▶ EXERCISE PROMPT: Transcribe the listing below only from the line with "under 8 whenever" up to and including the line with "relapses less drastic, so".

▶ DATASET CONTENT:
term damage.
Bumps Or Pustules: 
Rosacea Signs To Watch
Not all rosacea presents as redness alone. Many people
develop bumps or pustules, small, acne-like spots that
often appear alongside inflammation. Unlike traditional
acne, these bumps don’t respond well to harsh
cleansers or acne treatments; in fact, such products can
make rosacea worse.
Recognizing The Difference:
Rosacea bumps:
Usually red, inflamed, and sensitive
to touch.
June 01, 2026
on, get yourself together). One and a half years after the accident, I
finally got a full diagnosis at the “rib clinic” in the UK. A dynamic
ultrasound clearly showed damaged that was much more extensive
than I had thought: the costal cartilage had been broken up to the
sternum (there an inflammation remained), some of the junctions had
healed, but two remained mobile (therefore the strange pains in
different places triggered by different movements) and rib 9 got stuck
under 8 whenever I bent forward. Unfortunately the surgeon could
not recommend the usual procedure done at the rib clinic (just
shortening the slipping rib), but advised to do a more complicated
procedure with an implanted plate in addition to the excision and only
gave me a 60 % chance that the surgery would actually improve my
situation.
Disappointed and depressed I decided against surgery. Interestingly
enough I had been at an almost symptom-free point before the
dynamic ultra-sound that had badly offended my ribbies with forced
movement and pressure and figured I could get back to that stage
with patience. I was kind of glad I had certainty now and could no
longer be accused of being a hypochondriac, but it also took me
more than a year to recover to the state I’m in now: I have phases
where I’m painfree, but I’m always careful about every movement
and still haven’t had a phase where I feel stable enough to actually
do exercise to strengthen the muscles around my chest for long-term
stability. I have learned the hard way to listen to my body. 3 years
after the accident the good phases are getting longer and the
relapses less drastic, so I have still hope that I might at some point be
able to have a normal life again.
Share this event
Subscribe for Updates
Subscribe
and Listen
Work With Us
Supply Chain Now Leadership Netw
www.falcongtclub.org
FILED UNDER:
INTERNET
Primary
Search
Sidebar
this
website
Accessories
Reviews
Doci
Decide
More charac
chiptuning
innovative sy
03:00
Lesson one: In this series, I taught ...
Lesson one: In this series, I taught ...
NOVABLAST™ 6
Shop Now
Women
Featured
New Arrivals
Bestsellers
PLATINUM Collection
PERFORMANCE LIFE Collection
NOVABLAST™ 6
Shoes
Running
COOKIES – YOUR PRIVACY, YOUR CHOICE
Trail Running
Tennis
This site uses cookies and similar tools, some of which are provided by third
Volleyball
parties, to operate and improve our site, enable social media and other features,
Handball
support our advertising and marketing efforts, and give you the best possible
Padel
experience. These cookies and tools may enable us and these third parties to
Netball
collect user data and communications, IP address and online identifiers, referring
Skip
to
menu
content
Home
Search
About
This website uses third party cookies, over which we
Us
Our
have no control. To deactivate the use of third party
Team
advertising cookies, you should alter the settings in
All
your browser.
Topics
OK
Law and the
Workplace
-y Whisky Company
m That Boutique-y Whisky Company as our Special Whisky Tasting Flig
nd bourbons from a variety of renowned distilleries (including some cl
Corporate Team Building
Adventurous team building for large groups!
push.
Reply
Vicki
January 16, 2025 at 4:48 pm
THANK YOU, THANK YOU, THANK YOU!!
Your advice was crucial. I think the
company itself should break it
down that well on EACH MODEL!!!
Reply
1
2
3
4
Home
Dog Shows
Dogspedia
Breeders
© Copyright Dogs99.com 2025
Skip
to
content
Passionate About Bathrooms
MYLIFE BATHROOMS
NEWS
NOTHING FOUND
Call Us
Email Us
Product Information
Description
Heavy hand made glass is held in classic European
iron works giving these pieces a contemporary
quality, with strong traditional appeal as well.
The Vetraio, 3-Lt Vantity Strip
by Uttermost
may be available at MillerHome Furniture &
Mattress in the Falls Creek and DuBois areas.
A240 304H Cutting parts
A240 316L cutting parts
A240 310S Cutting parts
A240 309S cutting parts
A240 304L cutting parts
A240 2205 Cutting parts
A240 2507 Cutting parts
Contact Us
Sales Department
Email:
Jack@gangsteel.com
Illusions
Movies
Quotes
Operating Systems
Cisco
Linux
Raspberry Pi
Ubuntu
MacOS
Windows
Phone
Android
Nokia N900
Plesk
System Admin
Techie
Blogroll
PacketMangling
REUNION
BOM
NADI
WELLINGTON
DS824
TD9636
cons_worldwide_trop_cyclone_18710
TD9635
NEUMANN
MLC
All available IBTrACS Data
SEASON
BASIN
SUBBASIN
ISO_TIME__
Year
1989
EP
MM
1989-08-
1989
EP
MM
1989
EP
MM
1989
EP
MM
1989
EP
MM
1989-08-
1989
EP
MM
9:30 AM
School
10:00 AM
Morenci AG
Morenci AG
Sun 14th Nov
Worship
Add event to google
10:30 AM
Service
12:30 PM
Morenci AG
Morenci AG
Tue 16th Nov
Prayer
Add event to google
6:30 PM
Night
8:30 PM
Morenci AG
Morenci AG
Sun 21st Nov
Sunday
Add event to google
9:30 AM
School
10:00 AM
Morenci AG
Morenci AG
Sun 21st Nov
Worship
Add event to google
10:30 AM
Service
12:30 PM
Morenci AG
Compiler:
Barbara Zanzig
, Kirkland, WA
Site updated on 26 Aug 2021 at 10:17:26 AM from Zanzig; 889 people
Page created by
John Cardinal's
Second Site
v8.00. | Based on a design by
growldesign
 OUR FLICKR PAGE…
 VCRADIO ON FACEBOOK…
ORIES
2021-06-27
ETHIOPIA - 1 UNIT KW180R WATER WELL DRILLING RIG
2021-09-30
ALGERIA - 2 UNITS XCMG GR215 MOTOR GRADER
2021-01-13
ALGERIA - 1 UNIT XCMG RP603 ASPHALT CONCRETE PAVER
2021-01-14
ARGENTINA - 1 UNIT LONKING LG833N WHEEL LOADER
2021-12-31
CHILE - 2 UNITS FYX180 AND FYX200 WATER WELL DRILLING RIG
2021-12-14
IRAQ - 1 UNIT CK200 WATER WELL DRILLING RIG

▶ RESPONSE TO THE EXERCISE:
under 8 whenever I bent forward. Unfortunately the surgeon could
not recommend the usual procedure done at the rib clinic (just
shortening the slipping rib), but advised to do a more complicated
procedure with an implanted plate in addition to the excision and only
gave me a 60 % chance that the surgery would actually improve my
situation.
Disappointed and depressed I decided against surgery. Interestingly
enough I had been at an almost symptom-free point before the
dynamic ultra-sound that had badly offended my ribbies with forced
movement and pressure and figured I could get back to that stage
with patience. I was kind of glad I had certainty now and could no
longer be accused of being a hypochondriac, but it also took me
more than a year to recover to the state I’m in now: I have phases
where I’m painfree, but I’m always careful about every movement
and still haven’t had a phase where I feel stable enough to actually
do exercise to strengthen the muscles around my chest for long-term
stability. I have learned the hard way to listen to my body. 3 years
after the accident the good phases are getting longer and the
relapses less drastic, so I have still hope that I might at some point be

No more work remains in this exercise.